Informative – Informative piece

An informative piece shares knowledge or experience on a topic with readers who need clear, practical understanding. It is written for an audience who expects the writer to know the subject and present it helpfully. The tone is knowledgeable, direct and accessible — not academic or detached.

  • Ideas & content: Choose what is most useful for your reader. If drawing on personal experience, focus on what is specific and real rather than general observations.
  • Structure & cohesion: Organise ideas into a clear flow — an opening that establishes the topic, a middle that develops it with specific detail, and a close that leaves the reader with something useful.
  • Voice & audience: Write as someone who genuinely knows this topic. Stay consistent in tone — confident but not preachy, clear but not simplistic.
  • Language choices: Use vocabulary that is precise without being unnecessarily formal. Write in the present tense for ongoing truths and anchor abstract ideas with specific examples.
  • Conventions: Spell key terms accurately. Use punctuation to control sentence rhythm — commas and full stops are your most useful tools.

Common pitfalls: Staying too general — specific detail is what makes an informative piece actually useful. Repeating the same point in different words rather than adding new information.

Part 2

Your Task Plan for Today

The brief

Question: Write an informative piece explaining how you and your classmates use technology as part of your school learning. Draw entirely on your own experience. Your audience has no familiarity with how modern secondary school works — explain it clearly and concretely.
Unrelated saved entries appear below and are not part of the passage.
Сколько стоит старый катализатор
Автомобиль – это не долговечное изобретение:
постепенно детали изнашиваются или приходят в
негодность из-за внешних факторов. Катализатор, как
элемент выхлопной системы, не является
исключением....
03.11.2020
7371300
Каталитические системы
Stimulus: An older relative — a grandparent or family friend — has asked you to explain how students your age actually use technology in their learning at school. They are genuinely curious and have no clear picture of what a school day with devices looks like.
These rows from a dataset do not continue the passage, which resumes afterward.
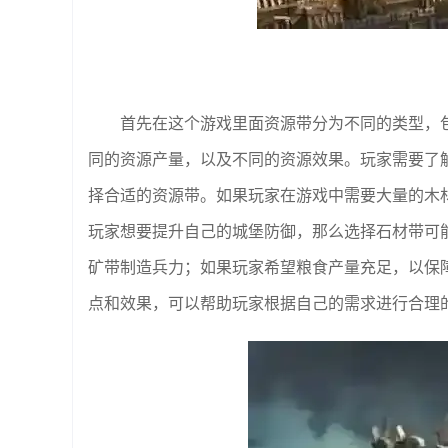
首先在这个游戏里面资源带分为不同的类型，
同的资源产量，以及不同的资源效果。玩家需要了
择合适的资源带。如果玩家在游戏中需要大量的木
玩家想要提升自己的城堡防御，那么选择石材带可
矿带制造兵力；如果玩家希望粮食产量充足，以保
点和效果，可以帮助玩家根据自己的需求进行合理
Task Analysis: This task asks you to explain something familiar to you to someone with no frame of reference. The challenge is not what you know, but how you translate it for an audience who genuinely does not know what a school day with devices looks like. A strong response will use specific, concrete examples rather than general descriptions.

Quick Plan

Before you write, plan:

  • Two or three specific ways technology is used in your learning
  • What each one looks like in practice — specific examples, not general descriptions
  • What changes when technology is involved compared to not having it
  • One thing your relative might be surprised to know

Opening strategy

Open by acknowledging what your reader probably pictures — and then show them something more specific and real. Start with a moment from a typical school day rather than a general statement about technology.

Examples that teach

Use specific examples rather than general descriptions. Instead of “we use devices for research”, show exactly what that looks like: what the task is, what the device does, what the student actually sees and does.

Tone & voice

Write in a clear, warm tone for a curious older relative. Avoid jargon or abbreviations they would not know. The goal is to help them see a world that is familiar to you but unfamiliar to them.

Ending technique

Close by giving your relative one image or idea that captures what learning with technology is really like. Leave them with something specific to hold onto.